On Wednesday, The New York Times reported on the display of a notably coup-adjacent flag outside a home owned by Justice Samuel Alito. For at least several months last year, the “Appeal to Heaven” flag, a symbol popular among right-wing religious activists and/or January 6 insurrectionists, flew above the Alito family beach house in New Jersey.
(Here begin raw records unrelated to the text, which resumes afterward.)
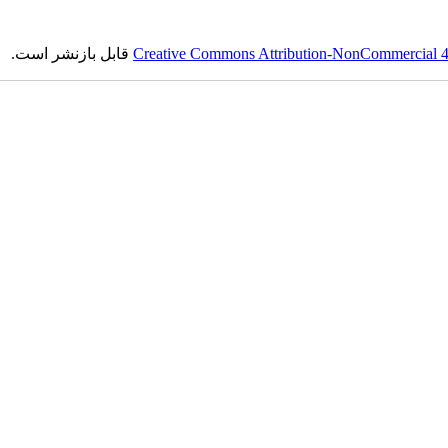
Creative Commons Attribution-NonCommercial 4.0
قابل بازنشر است.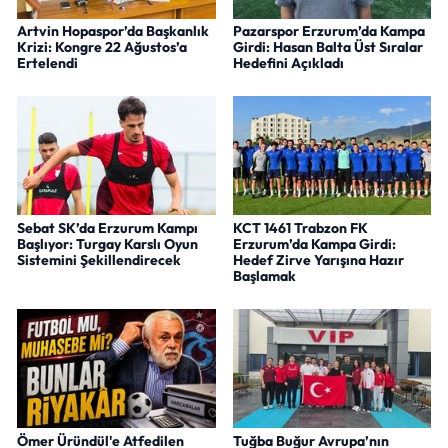
Artvin Hopaspor’da Başkanlık
Pazarspor Erzurum’da Kampa
Krizi: Kongre 22 Ağustos’a
Girdi: Hasan Balta Üst Sıralar
Ertelendi
Hedefini Açıkladı
Sebat SK’da Erzurum Kampı
KCT 1461 Trabzon FK
Başlıyor: Turgay Karslı Oyun
Erzurum’da Kampa Girdi:
Sistemini Şekillendirecek
Hedef Zirve Yarışına Hazır
Başlamak
Ömer Üründül'e Atfedilen
Tuğba Buğur Avrupa’nın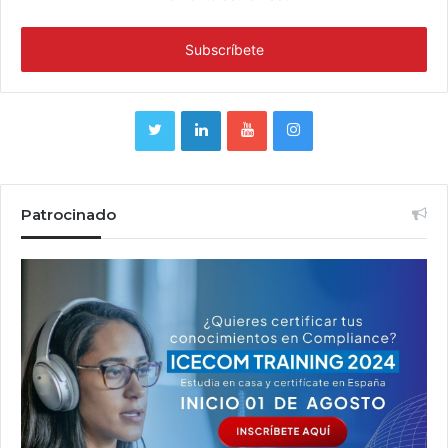
Patrocinado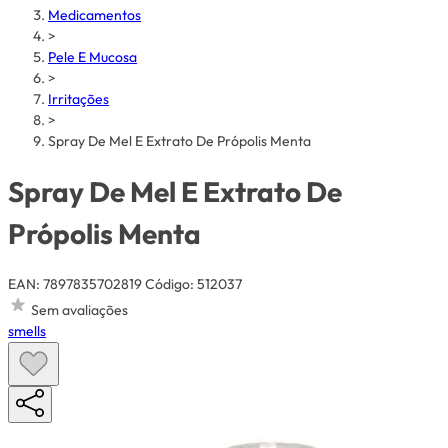
Medicamentos
>
Pele E Mucosa
>
Irritações
>
Spray De Mel E Extrato De Própolis Menta
Spray De Mel E Extrato De
Própolis Menta
EAN: 7897835702819
Código: 512037
Sem avaliações
smells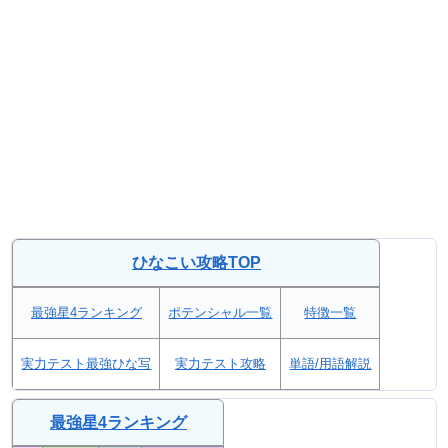
ひなこい攻略TOP
最強星4ランキング
ポテンシャル一覧
特徴一覧
実力テスト最強ひな写
実力テスト攻略
単語/用語解説
最強星4ランキング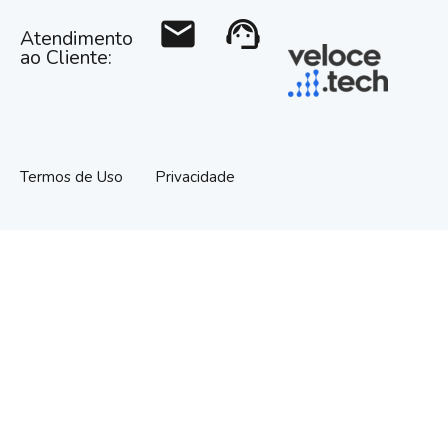
mail
support_agent
Atendimento
ao Cliente:
Termos de Uso
Privacidade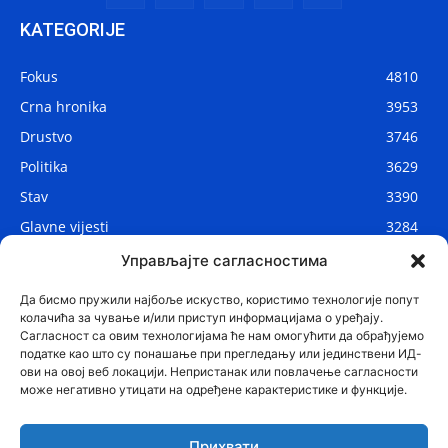
KATEGORIJE
Fokus
4810
Crna hronika
3953
Drustvo
3746
Politika
3629
Stav
3390
Glavne vijesti
3284
Lokalne vijesti
2906
Управљајте сагласностима
Svijet
1075
Да бисмо пружили најбоље искуство, користимо технологије попут
колачића за чување и/или приступ информацијама о уређају.
Сагласност са овим технологијама ће нам омогућити да обрађујемо
податке као што су понашање при прегледању или јединствени ИД-
ови на овој веб локацији. Непристанак или повлачење сагласности
може негативно утицати на одређене карактеристике и функције.
Прихвати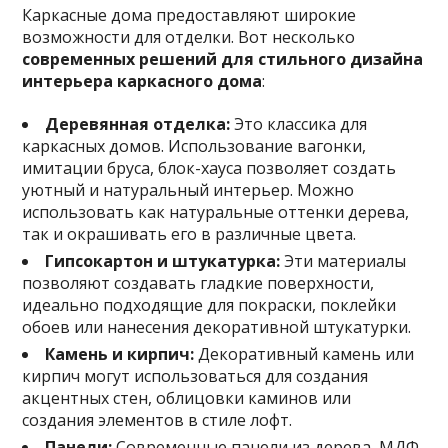
Каркасные дома предоставляют широкие
возможности для отделки. Вот несколько
современных решений для стильного дизайна
интерьера каркасного дома
:
Деревянная отделка:
Это классика для
каркасных домов. Использование вагонки,
имитации бруса, блок-хауса позволяет создать
уютный и натуральный интерьер. Можно
использовать как натуральные оттенки дерева,
так и окрашивать его в различные цвета.
Гипсокартон и штукатурка:
Эти материалы
позволяют создавать гладкие поверхности,
идеально подходящие для покраски, поклейки
обоев или нанесения декоративной штукатурки.
Камень и кирпич:
Декоративный камень или
кирпич могут использоваться для создания
акцентных стен, облицовки каминов или
создания элементов в стиле лофт.
Панели:
Современные панели из дерева, МДФ,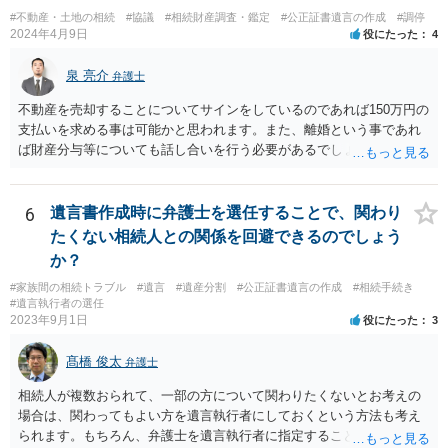
#不動産・土地の相続
#協議
#相続財産調査・鑑定
#公正証書遺言の作成
#調停
2024年4月9日
役にたった
4
泉 亮介
弁護士
不動産を売却することについてサインをしているのであれば150万円の
支払いを求める事は可能かと思われます。また、離婚という事であれ
ば財産分与等についても話し合いを行う必要があるでしょう。 細かい
事情をお伺いする必要もあるかと思われますので、一度お近くの弁護
士事務所へご相談されると良いでしょう。
6
遺言書作成時に弁護士を選任することで、関わり
たくない相続人との関係を回避できるのでしょう
か？
#家族間の相続トラブル
#遺言
#遺産分割
#公正証書遺言の作成
#相続手続き
#遺言執行者の選任
2023年9月1日
役にたった
3
髙橋 俊太
弁護士
相続人が複数おられて、一部の方について関わりたくないとお考えの
場合は、関わってもよい方を遺言執行者にしておくという方法も考え
られます。もちろん、弁護士を遺言執行者に指定することもできます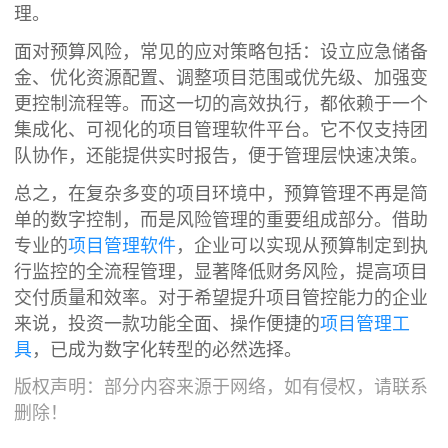
理。
面对预算风险，常见的应对策略包括：设立应急储备
金、优化资源配置、调整项目范围或优先级、加强变
更控制流程等。而这一切的高效执行，都依赖于一个
集成化、可视化的项目管理软件平台。它不仅支持团
队协作，还能提供实时报告，便于管理层快速决策。
总之，在复杂多变的项目环境中，预算管理不再是简
单的数字控制，而是风险管理的重要组成部分。借助
专业的
项目管理软件
，企业可以实现从预算制定到执
行监控的全流程管理，显著降低财务风险，提高项目
交付质量和效率。对于希望提升项目管控能力的企业
来说，投资一款功能全面、操作便捷的
项目管理工
具
，已成为数字化转型的必然选择。
版权声明：部分内容来源于网络，如有侵权，请联系
删除！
It appeared just above flags for Long Beach Island, where Alito’s home is located, and his beloved Philadelphia Phillies, a mostly-fun franchise that frankly should not have to deal with this bullshit.

 

This revelation should not be confused with the Times’s reporting last week on a different coup-adjacent flag, which flew outside a different Alito family home for a period of time in 2021. If there is a flagpole on the premises, this man is apparently incapable of not using it to align himself with people who have a more-than-passing interest in violently overthrowing the government.

As the Times points out, this timeline means the flag—the “Appeal to Heaven” flag, not the other one—was in front of the Alitos’ home as the Supreme Court was taking up legal challenges to criminal prosecutions of January 6 rioters, which the justices will decide sometime in the next few months. As any legal ethics expert will attest, if you are a sitting federal judge, nothing demonstrates your commitment to impartiality quite like using tacky seasonal home decor to signal your deepest sympathies for one of the parties before you.
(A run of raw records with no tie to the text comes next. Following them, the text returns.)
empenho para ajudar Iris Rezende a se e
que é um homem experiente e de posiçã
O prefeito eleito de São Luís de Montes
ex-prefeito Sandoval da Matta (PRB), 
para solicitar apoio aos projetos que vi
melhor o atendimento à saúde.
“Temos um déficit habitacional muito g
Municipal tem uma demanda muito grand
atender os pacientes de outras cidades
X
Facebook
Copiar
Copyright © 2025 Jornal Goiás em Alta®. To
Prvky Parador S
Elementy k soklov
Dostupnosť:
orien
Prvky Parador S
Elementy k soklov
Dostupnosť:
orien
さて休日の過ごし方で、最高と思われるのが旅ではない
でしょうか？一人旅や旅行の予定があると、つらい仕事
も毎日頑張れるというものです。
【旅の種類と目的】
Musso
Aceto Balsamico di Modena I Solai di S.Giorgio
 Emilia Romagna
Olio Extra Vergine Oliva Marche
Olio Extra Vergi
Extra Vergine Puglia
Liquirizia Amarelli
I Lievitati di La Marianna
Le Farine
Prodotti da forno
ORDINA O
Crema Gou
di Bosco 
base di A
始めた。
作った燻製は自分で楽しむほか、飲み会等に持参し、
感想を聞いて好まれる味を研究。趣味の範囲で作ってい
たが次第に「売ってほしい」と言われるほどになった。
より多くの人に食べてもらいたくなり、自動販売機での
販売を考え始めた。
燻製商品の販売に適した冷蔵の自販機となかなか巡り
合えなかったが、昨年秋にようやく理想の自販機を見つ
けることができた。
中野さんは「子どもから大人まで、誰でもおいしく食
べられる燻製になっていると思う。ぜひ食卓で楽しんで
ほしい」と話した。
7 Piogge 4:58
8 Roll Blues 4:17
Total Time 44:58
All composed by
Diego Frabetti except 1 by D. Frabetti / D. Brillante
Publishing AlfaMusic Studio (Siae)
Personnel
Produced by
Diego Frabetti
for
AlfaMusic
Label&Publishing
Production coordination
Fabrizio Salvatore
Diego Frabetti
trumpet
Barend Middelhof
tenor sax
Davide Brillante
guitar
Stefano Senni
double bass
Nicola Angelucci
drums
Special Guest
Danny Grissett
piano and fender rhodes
When the Times asked Alito about the last “Stop the Steal” flag incident, the justice blamed his wife, Martha-Ann, explaining that she’d elected to fly the upside-down American flag during the course of a neighborhood squabble over the 2020 election, and that he had “no involvement whatsoever” in deciding to do so. In the week since, Alito has apparently concluded that it is better to say nothing at all than to tell the least believable story imaginable, because this time, he declined to respond to questions altogether. 

The Times did, however, note that it confirmed the story with six other residents, who asked not to be identified “because they didn’t want to antagonize a longtime neighbor.” Presumably, this is especially true when said longtime neighbor is a reactionary creep who thinks the MyPillow guy has some pretty good ideas, if you think about it.